[Stored data entries]
__________
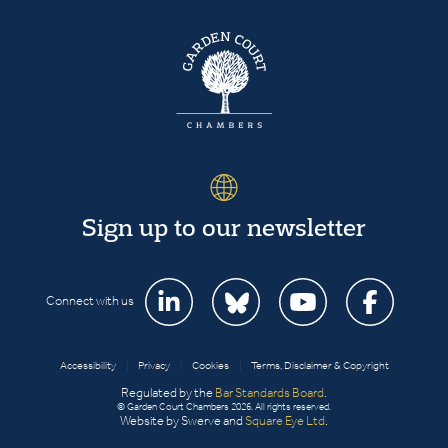
Sign up to our newsletter
Connect with us
Accessibility
|
Privacy
|
Cookies
|
Terms, Disclaimer & Copyright
Regulated by the
Bar Standards Board
.
© Garden Court Chambers 2026. All rights reserved.
Website by Swerve and
Square Eye Ltd
.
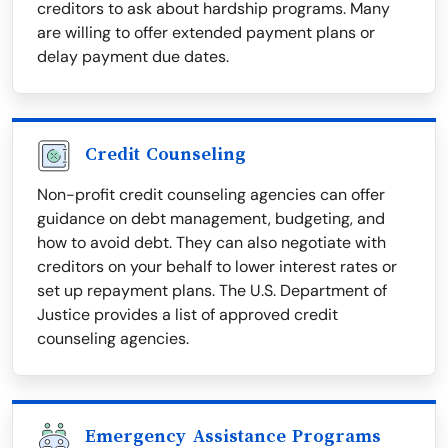
creditors to ask about hardship programs. Many
are willing to offer extended payment plans or
delay payment due dates.
Credit Counseling
Non-profit credit counseling agencies can offer
guidance on debt management, budgeting, and
how to avoid debt. They can also negotiate with
creditors on your behalf to lower interest rates or
set up repayment plans. The U.S. Department of
Justice provides a list of approved credit
counseling agencies.
Emergency Assistance Programs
__________
**WHAT YOU SHOULD DO**
After removing the pictures, repeat the remaining records exactly.

**WRITTEN RESPONSE**
Sign up to our newsletter
Connect with us
Accessibility
|
Privacy
|
Cookies
|
Terms, Disclaimer & Copyright
Regulated by the
Bar Standards Board
.
© Garden Court Chambers 2026. All rights reserved.
Website by Swerve and
Square Eye Ltd
.
creditors to ask about hardship programs. Many
are willing to offer extended payment plans or
delay payment due dates.
Credit Counseling
Non-profit credit counseling agencies can offer
guidance on debt management, budgeting, and
how to avoid debt. They can also negotiate with
creditors on your behalf to lower interest rates or
set up repayment plans. The U.S. Department of
Justice provides a list of approved credit
counseling agencies.
Emergency Assistance Programs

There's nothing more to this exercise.